Resettlement agencies typically aid families for 90 days and help them with logistical things like housing, furniture, food and work permits. Those types of organizations, however, are not designed to provide ongoing, longer term support. Khalil, who runs the refugee enrichment organization in Sacramento, said many refugees rely 100 percent on cash aid to pay rent and bills and provide for their families.

He said the overwhelming number of refugees, including the expected influx in the coming weeks, shows the need for providing local organizations with more help in order to make it easier for the families to become independent.

Still, some issues, like translators and housing access, are tougher to fix than others. Agencies are scrambling to search for options in anticipation of more refugees.

“We are placing people into temporary housing and really doing everything that we can to secure permanent housing but we are really operating in a very very tight housing market,” said Jessie Tientcheu, CEO of Opening Doors, one of five refugee resettlement organizations in the Sacramento region.

She added that the current crisis in Afghanistan is personal to those witnessing it from afar who have built their lives here, but now must watch and wait to find out whether their own family and friends are able to escape turmoil as they once did. She said she believes despite the challenges they face in adjusting, immigrants and refugees are able to succeed if they are given the opportunity.

“There is data that suggests that though refugees do use public benefits, as they get themselves established over their lifetime, they actually contribute more in taxes than they ever use in public benefits,” Tientcheu said. “Even from an economic perspective, there is a case to welcome these refugees and immigrants.”
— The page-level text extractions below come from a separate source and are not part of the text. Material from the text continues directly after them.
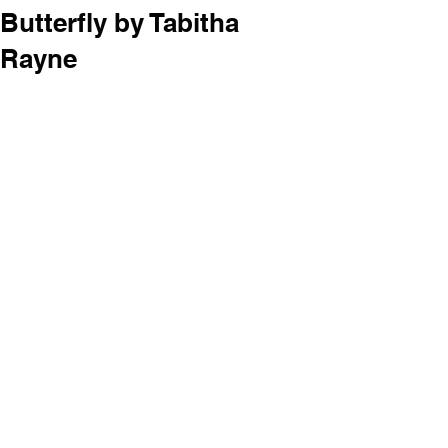
Butterfly by Tabitha
Rayne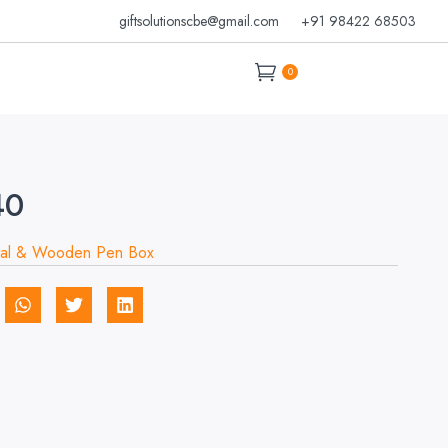
giftsolutionscbe@gmail.com
+91 98422 68503
0
40
al & Wooden Pen Box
Hashemyan, the son of refugees, said his parents sought out the U.S. in the late 1980s during the Soviet-Afghan conflict and were well established by the time he was born. After resettling in the United States, his parents became professionals; his father an engineer and his mother an educator.

Hashemyan said his parents met in Afghanistan. Like the Afghans today, they rushed to safety wherever they could when it became too dangerous to live there, Hashemyan said. His mother fled to Pakistan, and his father first escaped to Iran before ending up in Germany. The two reconnected in New York City, and later settled in northern California.

Seeing new Afghans escape for their lives is a moment of reflection for his mother, Hashemyan said, who cries when she remembers the “good old days” in her country.

“With the refugees now that are coming in, I feel like that will be their story 20 years from now. They will be crying about any good times that they may have had in the past 20 years,” Hashemyan said. “It is important for us to continue talking about Afghanistan. Our parents came from there, and that’s where our roots are. It’s very important for us to keep our roots watered.”